Banks accept deposits for the purpose of lending. Lending/ Credits are the largest assets in a bank balance sheet and a major source of income. Banks are highly leveraged in the financial industry. Banks' stock in trade is the deposits from the customers. Since banking is a low-profit margin business therefore there is not much room for judgmental errors. Banks' primary obligation is to depositors and not to borrowers.

 Credit Management by definition is to supervise the execution and conduct of credit. The organization is charged with the responsibility to monitor and enhance the quality of the credit portfolio as a whole. Credit management needs to be supportive of those activities that ensure quality in a systematic way. Practically credit management includes each of the management functions in support of portfolio quality control.
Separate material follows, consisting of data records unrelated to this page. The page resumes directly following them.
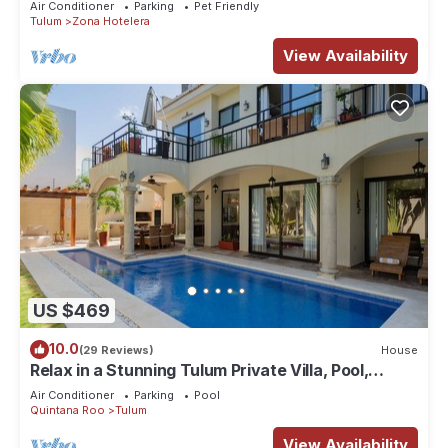
Air Conditioner
Parking
Pet Friendly
Tulum
Zona Hotelera
View Availability
US $469
10.0
(29 Reviews)
House
Relax in a Stunning Tulum Private Villa, Pool,
Cabana, Terraces, 4BR, Sleeps 10
Air Conditioner
Parking
Pool
Quintana Roo
Tulum
View Availability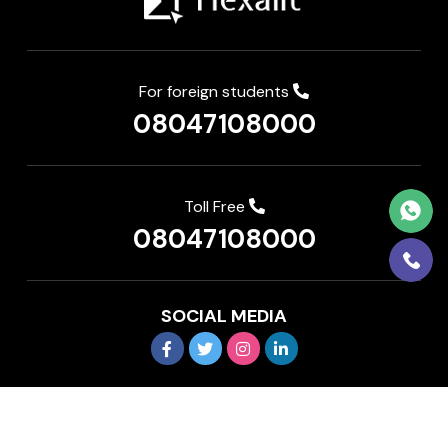
For foreign students
08047108000
Toll Free
08047108000
SOCIAL MEDIA
Copyright © 2026 IEDP Pvt Ltd. All rights reserved
Terms and Conditions
Privacy Policy
FAQ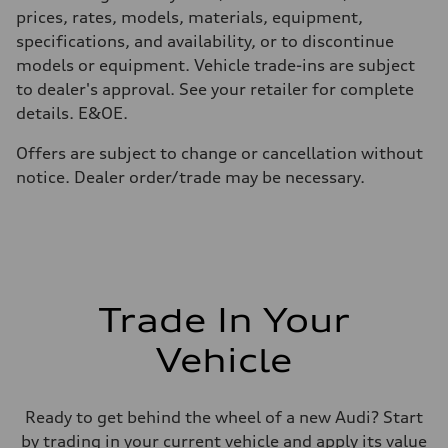
Performance data
prices, rates, models, materials, equipment,
Top speed
210 km/h
specifications, and availability, or to discontinue
Acceleration 0-100 km/h
models or equipment. Vehicle trade-ins are subject
5.9 seconds
Fuel consumption
to dealer's approval. See your retailer for complete
Fuel
details. E&OE.
Regular/Unleaded
Fuel consumption - city
10.8 l/100 km
Offers are subject to change or cancellation without
Fuel consumption - highway
notice. Dealer order/trade may be necessary.
8.1 l/100 km
Fuel consumption - combined
9.6 l/100 km
Trade In Your
Vehicle
Ready to get behind the wheel of a new Audi? Start
by trading in your current vehicle and apply its value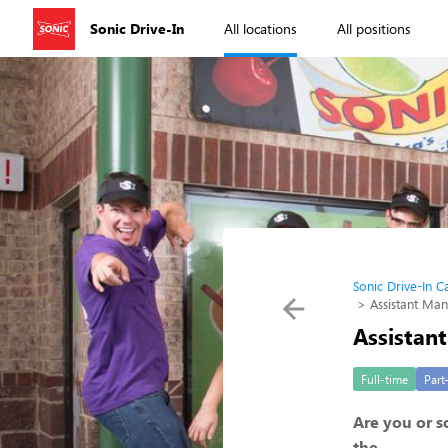
Sonic Drive-In
All locations
All positions
Sonic Drive-In C
Assistant Ma
Assistan
Full-time
Part
Are you or 
the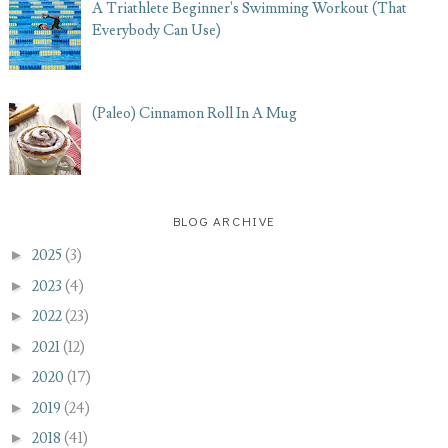
A Triathlete Beginner's Swimming Workout (That
Everybody Can Use)
(Paleo) Cinnamon Roll In A Mug
BLOG ARCHIVE
►
2025
(3)
►
2023
(4)
►
2022
(23)
►
2021
(12)
►
2020
(17)
►
2019
(24)
►
2018
(41)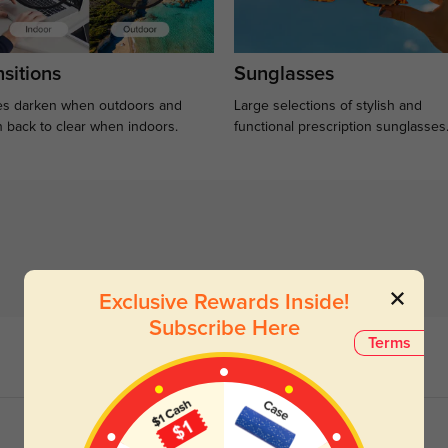
sitions
Sunglasses
s darken when outdoors and
Large selections of stylish and
n back to clear when indoors.
functional prescription sunglasses
Exclusive Rewards Inside!
Subscribe Here
Terms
 Credit Management process

Credit Management must be an integral part of the management process. Credit Management may be considered to have four elements;

1.  Planning process; planning process may include loan policy formulation, loan process identification, and competitive assessment.

2.   Organizing process; the organizing process may include a loan approval mechanism, job description, and staffing

3.  Directing process; directing process is include functional credit training, development of written credit procedure, and development of interpersonal skills that relate to landing such as negotiation and listening process

4.  Controlling Process; it may include loan review, problem loan management, corrective action, monitoring tools such as comments on periodical statements of finances, and performance appraisals by identifying variance and addressing the variances.